How many lines in the records below contain the word "營業時間"? Reply with that number only.

Data items
————
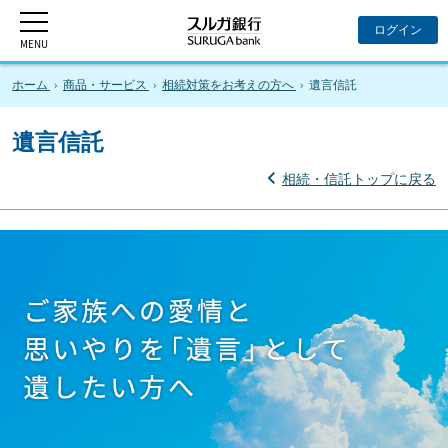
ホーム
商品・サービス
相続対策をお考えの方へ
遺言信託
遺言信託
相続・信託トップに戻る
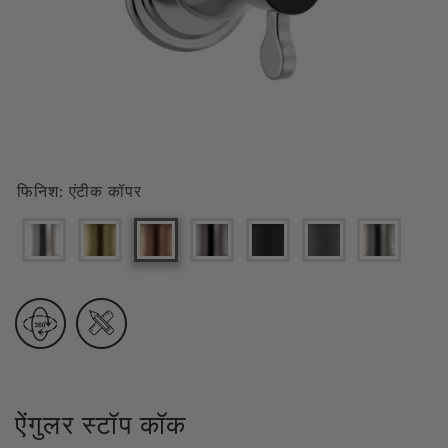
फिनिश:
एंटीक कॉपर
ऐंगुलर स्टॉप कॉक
————
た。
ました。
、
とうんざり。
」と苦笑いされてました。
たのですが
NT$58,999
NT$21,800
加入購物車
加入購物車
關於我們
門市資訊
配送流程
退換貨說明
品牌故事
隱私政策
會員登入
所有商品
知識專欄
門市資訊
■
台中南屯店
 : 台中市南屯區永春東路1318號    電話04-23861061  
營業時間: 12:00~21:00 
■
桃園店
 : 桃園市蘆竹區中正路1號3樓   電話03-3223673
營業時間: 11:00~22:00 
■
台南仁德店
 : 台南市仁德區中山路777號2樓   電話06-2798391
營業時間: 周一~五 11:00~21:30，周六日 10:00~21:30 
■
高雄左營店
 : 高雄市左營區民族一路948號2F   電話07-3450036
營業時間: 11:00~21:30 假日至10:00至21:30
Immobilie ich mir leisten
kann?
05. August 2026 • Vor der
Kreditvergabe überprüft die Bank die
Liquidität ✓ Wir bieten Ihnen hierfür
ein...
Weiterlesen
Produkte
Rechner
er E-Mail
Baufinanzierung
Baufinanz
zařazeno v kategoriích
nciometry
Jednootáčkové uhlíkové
————
**Answer to this exercise**
4